Check every line of the data below for the string "annotation", and copy the ones that hold it.

(EXTRACTED ENTRIES)

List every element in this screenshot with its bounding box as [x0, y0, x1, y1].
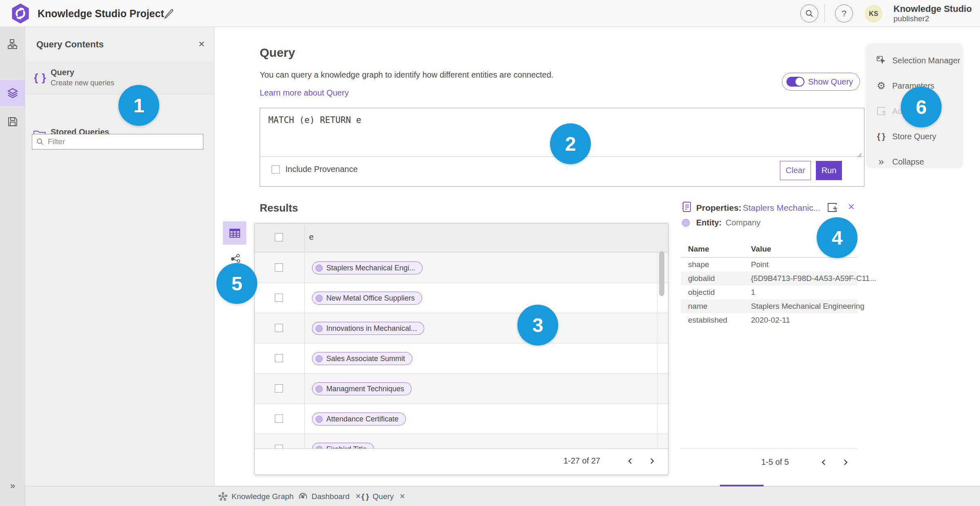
- user-org: Knowledge Studio: [893, 4, 972, 14]
- table-row: Sales Associate Summit: [255, 343, 668, 374]
- panel-title: Query Contents: [36, 39, 104, 50]
- resize-grip-icon[interactable]: [855, 151, 862, 160]
- entity-dot-icon: [316, 416, 323, 423]
- close-properties-icon[interactable]: ✕: [848, 203, 855, 212]
- property-row: objectid1: [681, 285, 858, 299]
- results-table-body: Staplers Mechanical Engi... New Metal Of…: [255, 253, 668, 448]
- entity-pill[interactable]: Sales Associate Summit: [312, 352, 412, 365]
- annotation-1: 1: [118, 85, 159, 126]
- avatar[interactable]: KS: [865, 5, 882, 22]
- edit-title-icon[interactable]: [163, 8, 175, 20]
- collapse-menu-button[interactable]: » Collapse: [867, 149, 962, 174]
- results-title: Results: [260, 202, 298, 214]
- row-checkbox[interactable]: [275, 324, 283, 332]
- close-tab-icon[interactable]: ✕: [355, 492, 361, 501]
- include-provenance-checkbox[interactable]: [272, 165, 280, 174]
- selection-manager-icon: [875, 55, 887, 66]
- user-name: publisher2: [893, 14, 972, 23]
- row-checkbox[interactable]: [275, 415, 283, 423]
- row-checkbox[interactable]: [275, 384, 283, 392]
- search-icon: [805, 9, 814, 18]
- store-query-button[interactable]: { } Store Query: [867, 124, 962, 149]
- column-divider: [304, 223, 305, 252]
- add-to-new-window-icon[interactable]: [826, 202, 838, 215]
- annotation-5: 5: [216, 263, 257, 304]
- entity-dot-icon: [316, 325, 323, 332]
- query-list-item[interactable]: { } Query Create new queries: [26, 62, 214, 94]
- selection-manager-button[interactable]: Selection Manager: [867, 48, 962, 73]
- annotation-2: 2: [550, 123, 591, 164]
- query-text-editor[interactable]: MATCH (e) RETURN e: [268, 115, 361, 125]
- properties-entity-link[interactable]: Staplers Mechanic...: [743, 203, 820, 213]
- table-row: Attendance Certificate: [255, 404, 668, 434]
- tab-dashboard[interactable]: Dashboard ✕: [298, 486, 361, 506]
- properties-label: Properties:: [696, 203, 742, 213]
- entity-pill[interactable]: Firebird Title: [312, 443, 374, 448]
- property-row: nameStaplers Mechanical Engineering: [681, 299, 858, 313]
- entity-dot-icon: [316, 295, 323, 302]
- filter-search-icon: [36, 138, 44, 146]
- scrollbar-thumb[interactable]: [659, 251, 664, 296]
- property-row: shapePoint: [681, 258, 858, 272]
- learn-more-link[interactable]: Learn more about Query: [260, 88, 349, 98]
- entity-pill[interactable]: Staplers Mechanical Engi...: [312, 261, 423, 274]
- entity-pill[interactable]: New Metal Office Suppliers: [312, 292, 422, 305]
- braces-icon: { }: [34, 71, 47, 84]
- add-square-icon: [875, 106, 887, 116]
- help-button[interactable]: ?: [835, 4, 853, 22]
- expand-rail-button[interactable]: »: [0, 481, 25, 491]
- show-query-toggle[interactable]: Show Query: [782, 73, 860, 91]
- properties-next-page-button[interactable]: [842, 458, 849, 466]
- active-tab-indicator: [720, 485, 764, 486]
- results-prev-page-button[interactable]: [626, 457, 634, 465]
- run-button[interactable]: Run: [816, 161, 842, 180]
- results-next-page-button[interactable]: [648, 457, 656, 465]
- entity-pill[interactable]: Managment Techniques: [312, 382, 412, 395]
- select-all-checkbox[interactable]: [275, 233, 283, 241]
- link-chart-icon: [230, 254, 241, 263]
- knowledge-studio-logo-icon[interactable]: [11, 3, 30, 24]
- row-checkbox[interactable]: [275, 294, 283, 302]
- sidebar-item-save[interactable]: [0, 109, 25, 135]
- close-tab-icon[interactable]: ✕: [399, 492, 405, 501]
- annotation-3: 3: [517, 305, 558, 346]
- sidebar-item-layers[interactable]: [0, 80, 25, 106]
- sidebar-item-hierarchy[interactable]: [0, 31, 25, 57]
- user-menu[interactable]: Knowledge Studio publisher2: [893, 4, 972, 23]
- topbar-divider: [824, 4, 825, 23]
- properties-doc-icon: [682, 201, 692, 213]
- include-provenance-control: Include Provenance: [272, 165, 358, 174]
- properties-prev-page-button[interactable]: [820, 458, 827, 466]
- clear-button[interactable]: Clear: [780, 161, 811, 180]
- search-button[interactable]: [800, 4, 818, 22]
- row-checkbox[interactable]: [275, 354, 283, 362]
- filter-input[interactable]: [48, 137, 195, 146]
- entity-dot-icon: [316, 355, 323, 362]
- show-query-label: Show Query: [808, 77, 853, 87]
- close-panel-icon[interactable]: ✕: [198, 40, 205, 48]
- row-checkbox[interactable]: [275, 263, 283, 272]
- results-table-header: e: [255, 223, 668, 252]
- knowledge-graph-icon: [218, 492, 228, 502]
- project-title: Knowledge Studio Project: [38, 0, 164, 27]
- include-provenance-label: Include Provenance: [285, 165, 358, 174]
- row-checkbox[interactable]: [275, 445, 283, 448]
- tab-query[interactable]: { } Query ✕: [361, 486, 405, 506]
- tab-knowledge-graph[interactable]: Knowledge Graph ✕: [218, 486, 305, 506]
- panel-header: Query Contents ✕: [26, 27, 214, 62]
- query-description: You can query a knowledge graph to ident…: [260, 70, 553, 80]
- save-icon: [7, 116, 18, 127]
- table-view-button[interactable]: [223, 221, 246, 245]
- entity-dot-icon: [316, 386, 323, 392]
- entity-pill[interactable]: Innovations in Mechanical...: [312, 322, 424, 335]
- top-bar: Knowledge Studio Project ? KS Knowledge …: [0, 0, 980, 27]
- annotation-6: 6: [901, 87, 942, 127]
- results-scrollbar[interactable]: [657, 251, 666, 448]
- table-row: Firebird Title: [255, 434, 668, 448]
- bottom-tab-bar: Knowledge Graph ✕ Dashboard ✕ { } Query …: [0, 486, 980, 506]
- table-icon: [229, 227, 241, 239]
- braces-icon: { }: [361, 492, 369, 501]
- entity-label: Entity:: [696, 218, 722, 227]
- entity-pill[interactable]: Attendance Certificate: [312, 412, 406, 426]
- entity-dot-icon: [316, 265, 323, 272]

(End EXTRACTED ENTRIES)

WRITTEN ANSWER:
- annotation-1: 1: [118, 85, 159, 126]
- annotation-5: 5: [216, 263, 257, 304]
- annotation-2: 2: [550, 123, 591, 164]
- annotation-3: 3: [517, 305, 558, 346]
- annotation-6: 6: [901, 87, 942, 127]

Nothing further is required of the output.